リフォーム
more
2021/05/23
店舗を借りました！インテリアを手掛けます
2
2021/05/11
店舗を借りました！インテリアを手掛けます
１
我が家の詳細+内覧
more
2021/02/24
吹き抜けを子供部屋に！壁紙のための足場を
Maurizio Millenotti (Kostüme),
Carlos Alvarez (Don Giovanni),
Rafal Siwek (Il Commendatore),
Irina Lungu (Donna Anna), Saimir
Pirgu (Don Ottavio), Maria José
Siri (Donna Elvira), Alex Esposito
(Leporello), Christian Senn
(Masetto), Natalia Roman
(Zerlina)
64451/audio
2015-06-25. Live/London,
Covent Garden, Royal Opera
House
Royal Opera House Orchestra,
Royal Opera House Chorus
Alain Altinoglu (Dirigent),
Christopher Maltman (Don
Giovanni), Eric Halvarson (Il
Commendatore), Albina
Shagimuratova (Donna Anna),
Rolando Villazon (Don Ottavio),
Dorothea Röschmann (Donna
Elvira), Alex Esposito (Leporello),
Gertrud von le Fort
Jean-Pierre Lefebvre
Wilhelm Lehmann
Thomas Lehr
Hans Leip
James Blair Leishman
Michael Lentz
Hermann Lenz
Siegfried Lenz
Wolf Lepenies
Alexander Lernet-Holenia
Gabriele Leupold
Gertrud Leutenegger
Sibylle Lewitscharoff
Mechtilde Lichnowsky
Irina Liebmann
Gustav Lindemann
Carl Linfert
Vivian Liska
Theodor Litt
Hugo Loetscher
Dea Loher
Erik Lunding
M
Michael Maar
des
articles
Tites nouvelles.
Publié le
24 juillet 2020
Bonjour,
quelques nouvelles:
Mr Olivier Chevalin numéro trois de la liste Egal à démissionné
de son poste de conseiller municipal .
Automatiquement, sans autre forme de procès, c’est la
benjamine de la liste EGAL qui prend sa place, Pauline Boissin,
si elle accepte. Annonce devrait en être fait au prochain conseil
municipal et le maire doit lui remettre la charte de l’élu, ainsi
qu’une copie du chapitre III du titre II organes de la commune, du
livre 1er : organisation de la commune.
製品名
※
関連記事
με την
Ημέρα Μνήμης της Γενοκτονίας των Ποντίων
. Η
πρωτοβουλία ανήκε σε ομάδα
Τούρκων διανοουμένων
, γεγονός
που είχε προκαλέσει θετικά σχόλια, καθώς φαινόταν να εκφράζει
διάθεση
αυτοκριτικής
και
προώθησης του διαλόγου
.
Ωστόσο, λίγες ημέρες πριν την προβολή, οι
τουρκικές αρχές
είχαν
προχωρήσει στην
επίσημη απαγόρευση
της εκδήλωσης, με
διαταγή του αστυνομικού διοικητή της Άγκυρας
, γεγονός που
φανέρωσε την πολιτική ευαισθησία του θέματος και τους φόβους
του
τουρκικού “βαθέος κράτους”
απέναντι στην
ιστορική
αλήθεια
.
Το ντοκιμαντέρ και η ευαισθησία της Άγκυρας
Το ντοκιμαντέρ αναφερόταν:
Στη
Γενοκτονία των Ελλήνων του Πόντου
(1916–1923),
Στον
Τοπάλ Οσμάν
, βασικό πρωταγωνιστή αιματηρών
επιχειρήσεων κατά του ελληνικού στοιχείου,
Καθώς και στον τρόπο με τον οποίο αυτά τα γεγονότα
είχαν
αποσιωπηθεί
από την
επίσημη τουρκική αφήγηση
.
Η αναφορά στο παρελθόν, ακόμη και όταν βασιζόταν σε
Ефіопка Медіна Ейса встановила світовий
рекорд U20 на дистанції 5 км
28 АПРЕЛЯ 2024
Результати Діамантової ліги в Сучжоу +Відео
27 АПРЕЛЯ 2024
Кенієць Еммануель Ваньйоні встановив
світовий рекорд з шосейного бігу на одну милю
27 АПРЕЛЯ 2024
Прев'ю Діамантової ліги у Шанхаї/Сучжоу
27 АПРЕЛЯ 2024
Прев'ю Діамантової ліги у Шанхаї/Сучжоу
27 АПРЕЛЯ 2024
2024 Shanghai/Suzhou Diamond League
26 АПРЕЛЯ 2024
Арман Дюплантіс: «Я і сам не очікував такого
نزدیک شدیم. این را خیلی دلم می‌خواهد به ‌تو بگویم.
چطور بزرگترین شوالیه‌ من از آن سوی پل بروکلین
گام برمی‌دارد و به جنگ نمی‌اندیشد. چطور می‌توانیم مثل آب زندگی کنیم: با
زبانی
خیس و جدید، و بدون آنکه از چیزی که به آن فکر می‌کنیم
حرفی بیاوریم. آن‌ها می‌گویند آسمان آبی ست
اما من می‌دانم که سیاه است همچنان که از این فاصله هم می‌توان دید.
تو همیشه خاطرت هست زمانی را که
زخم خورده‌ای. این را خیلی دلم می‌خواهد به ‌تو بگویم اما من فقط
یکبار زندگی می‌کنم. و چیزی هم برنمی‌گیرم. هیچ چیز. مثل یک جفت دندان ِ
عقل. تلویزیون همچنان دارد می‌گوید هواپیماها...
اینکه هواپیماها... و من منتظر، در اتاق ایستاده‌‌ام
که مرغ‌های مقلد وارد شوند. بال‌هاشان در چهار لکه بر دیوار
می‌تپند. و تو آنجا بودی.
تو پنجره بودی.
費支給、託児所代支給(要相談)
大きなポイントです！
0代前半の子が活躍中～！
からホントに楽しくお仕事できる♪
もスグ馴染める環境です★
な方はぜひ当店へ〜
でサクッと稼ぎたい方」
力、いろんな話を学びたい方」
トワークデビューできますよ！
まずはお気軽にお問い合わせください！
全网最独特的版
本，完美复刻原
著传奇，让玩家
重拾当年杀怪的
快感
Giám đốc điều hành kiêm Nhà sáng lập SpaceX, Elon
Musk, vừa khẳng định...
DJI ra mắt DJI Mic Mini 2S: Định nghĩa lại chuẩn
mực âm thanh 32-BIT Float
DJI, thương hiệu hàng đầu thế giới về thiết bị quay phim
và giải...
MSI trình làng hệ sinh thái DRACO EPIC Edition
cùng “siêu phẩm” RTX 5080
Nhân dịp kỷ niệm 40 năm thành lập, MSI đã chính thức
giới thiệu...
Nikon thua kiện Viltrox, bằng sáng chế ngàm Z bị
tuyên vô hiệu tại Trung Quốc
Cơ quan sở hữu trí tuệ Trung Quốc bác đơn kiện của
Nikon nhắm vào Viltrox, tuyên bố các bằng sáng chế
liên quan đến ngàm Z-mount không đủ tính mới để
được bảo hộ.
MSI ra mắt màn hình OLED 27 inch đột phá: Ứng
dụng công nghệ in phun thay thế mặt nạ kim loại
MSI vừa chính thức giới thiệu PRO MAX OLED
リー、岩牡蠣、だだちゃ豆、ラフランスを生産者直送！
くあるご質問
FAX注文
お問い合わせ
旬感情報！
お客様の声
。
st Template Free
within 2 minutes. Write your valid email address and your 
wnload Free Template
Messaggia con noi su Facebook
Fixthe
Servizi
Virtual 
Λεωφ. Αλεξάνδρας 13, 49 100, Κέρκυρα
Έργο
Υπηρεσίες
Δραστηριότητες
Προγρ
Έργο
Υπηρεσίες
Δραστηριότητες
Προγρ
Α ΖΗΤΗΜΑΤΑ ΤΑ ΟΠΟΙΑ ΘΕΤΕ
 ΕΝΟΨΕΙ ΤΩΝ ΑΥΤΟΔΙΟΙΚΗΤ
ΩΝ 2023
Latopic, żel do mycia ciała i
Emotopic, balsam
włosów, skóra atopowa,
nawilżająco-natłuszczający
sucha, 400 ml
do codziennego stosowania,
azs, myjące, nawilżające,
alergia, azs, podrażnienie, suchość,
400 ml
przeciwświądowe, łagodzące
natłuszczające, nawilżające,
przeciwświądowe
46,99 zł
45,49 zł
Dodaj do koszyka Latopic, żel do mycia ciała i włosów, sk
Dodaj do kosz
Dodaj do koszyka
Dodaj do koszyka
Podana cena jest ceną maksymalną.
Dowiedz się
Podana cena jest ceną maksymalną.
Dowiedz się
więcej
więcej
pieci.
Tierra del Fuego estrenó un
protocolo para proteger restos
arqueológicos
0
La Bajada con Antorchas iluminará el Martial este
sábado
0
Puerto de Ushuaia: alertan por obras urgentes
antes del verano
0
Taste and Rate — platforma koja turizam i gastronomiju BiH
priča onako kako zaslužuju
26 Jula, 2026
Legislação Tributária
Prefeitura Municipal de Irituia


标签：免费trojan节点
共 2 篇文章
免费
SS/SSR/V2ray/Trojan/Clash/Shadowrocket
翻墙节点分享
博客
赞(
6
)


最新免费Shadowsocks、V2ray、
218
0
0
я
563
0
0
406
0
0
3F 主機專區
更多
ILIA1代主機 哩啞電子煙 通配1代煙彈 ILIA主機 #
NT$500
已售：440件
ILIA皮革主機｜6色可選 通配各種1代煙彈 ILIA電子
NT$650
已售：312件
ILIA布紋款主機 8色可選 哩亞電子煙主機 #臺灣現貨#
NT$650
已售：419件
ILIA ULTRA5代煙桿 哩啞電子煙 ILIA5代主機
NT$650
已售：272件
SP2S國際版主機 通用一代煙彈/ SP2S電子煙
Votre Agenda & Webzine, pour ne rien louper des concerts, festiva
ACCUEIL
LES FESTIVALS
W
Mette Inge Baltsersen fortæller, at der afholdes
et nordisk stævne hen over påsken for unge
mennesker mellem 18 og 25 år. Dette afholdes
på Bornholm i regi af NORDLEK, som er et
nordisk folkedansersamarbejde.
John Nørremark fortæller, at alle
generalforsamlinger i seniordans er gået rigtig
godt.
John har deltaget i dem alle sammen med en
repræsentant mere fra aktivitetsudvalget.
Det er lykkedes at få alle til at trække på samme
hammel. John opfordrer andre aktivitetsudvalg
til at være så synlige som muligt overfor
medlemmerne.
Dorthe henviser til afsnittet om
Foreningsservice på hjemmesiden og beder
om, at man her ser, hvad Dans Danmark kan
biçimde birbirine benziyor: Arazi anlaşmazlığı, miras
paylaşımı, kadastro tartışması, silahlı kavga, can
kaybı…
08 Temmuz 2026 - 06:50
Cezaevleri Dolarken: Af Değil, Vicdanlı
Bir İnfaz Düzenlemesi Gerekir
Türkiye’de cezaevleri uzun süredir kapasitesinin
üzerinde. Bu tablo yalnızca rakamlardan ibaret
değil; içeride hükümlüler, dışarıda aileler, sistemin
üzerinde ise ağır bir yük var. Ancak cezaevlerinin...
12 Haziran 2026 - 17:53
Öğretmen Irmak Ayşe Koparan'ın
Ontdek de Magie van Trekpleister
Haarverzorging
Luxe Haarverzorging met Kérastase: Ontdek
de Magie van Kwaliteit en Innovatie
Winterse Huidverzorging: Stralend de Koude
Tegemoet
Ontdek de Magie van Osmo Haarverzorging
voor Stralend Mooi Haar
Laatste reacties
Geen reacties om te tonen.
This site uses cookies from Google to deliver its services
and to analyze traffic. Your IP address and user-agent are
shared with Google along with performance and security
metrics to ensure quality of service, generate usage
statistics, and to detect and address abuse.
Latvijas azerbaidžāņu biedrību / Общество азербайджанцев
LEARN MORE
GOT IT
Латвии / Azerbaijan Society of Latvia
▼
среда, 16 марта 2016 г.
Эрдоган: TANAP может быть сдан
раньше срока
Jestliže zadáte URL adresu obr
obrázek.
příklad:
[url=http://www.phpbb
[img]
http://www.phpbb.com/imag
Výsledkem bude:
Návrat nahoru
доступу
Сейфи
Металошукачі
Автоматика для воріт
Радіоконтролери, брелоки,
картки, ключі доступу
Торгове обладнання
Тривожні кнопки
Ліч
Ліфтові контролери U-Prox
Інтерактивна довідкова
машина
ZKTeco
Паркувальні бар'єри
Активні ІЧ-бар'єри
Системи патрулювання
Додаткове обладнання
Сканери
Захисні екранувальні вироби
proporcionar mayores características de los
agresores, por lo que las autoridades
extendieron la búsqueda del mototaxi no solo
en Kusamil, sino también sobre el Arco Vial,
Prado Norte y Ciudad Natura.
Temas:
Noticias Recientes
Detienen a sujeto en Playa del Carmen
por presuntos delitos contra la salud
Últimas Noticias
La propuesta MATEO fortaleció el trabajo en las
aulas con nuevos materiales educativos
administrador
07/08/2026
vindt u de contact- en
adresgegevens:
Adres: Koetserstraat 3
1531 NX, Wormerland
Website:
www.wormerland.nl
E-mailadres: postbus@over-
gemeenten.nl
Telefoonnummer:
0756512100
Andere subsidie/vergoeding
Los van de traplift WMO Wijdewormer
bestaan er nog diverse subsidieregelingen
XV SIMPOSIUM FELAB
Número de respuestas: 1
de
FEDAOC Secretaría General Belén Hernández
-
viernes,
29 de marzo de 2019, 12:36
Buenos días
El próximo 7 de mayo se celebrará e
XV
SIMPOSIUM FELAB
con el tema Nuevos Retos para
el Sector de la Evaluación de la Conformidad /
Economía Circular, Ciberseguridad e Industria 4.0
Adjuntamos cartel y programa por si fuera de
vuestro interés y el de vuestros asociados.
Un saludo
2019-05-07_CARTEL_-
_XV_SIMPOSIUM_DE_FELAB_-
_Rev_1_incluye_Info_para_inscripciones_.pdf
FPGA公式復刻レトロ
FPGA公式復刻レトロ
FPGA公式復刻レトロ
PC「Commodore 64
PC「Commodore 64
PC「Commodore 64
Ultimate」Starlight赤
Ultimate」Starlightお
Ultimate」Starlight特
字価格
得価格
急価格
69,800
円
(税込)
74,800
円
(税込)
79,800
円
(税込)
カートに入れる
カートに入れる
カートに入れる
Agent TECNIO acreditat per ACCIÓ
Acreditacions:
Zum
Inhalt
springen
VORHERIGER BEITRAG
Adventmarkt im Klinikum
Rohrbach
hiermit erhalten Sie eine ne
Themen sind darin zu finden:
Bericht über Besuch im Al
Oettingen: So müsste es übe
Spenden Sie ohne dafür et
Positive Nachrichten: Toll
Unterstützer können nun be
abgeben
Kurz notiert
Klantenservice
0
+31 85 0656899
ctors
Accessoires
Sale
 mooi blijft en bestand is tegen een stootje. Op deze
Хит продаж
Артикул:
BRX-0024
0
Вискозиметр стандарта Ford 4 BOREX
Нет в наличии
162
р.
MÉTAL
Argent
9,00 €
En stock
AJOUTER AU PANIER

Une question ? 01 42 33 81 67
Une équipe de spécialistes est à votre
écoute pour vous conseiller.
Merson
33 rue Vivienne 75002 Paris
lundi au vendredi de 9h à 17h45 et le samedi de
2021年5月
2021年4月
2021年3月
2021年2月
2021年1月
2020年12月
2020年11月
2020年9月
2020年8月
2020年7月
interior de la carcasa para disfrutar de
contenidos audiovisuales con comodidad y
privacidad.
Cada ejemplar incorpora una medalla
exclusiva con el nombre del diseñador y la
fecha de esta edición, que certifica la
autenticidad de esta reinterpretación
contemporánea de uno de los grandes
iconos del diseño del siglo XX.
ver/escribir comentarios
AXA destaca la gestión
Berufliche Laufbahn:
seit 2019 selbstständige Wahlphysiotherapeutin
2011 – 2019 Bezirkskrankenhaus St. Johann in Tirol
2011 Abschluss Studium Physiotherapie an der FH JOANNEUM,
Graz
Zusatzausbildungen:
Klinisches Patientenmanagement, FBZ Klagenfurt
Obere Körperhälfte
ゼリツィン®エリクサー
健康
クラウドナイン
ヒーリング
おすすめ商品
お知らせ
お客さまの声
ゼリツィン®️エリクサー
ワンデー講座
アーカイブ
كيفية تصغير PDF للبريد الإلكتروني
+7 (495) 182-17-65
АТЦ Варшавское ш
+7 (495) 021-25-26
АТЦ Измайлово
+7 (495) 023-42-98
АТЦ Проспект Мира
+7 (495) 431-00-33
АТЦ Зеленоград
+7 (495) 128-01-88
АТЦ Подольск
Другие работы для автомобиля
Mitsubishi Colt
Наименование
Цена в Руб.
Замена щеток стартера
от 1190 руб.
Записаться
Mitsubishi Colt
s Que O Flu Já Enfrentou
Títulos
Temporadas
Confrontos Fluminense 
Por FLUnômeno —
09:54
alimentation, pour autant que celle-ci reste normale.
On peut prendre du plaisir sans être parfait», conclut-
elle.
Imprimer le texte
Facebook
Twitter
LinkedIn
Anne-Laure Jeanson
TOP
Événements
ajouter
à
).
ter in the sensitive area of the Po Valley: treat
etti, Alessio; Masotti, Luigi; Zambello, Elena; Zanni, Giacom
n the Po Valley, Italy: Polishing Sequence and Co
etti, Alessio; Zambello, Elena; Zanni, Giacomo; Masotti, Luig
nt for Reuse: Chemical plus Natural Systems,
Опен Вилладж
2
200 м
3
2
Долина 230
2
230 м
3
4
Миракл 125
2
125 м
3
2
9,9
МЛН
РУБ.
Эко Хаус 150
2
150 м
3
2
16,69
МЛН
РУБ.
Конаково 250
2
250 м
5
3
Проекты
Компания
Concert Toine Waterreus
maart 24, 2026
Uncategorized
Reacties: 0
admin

════════

What to do ::
Copy out each line of the entries where the word "House" is found.

Written response ::
House
Royal Opera House Orchestra,
Royal Opera House Chorus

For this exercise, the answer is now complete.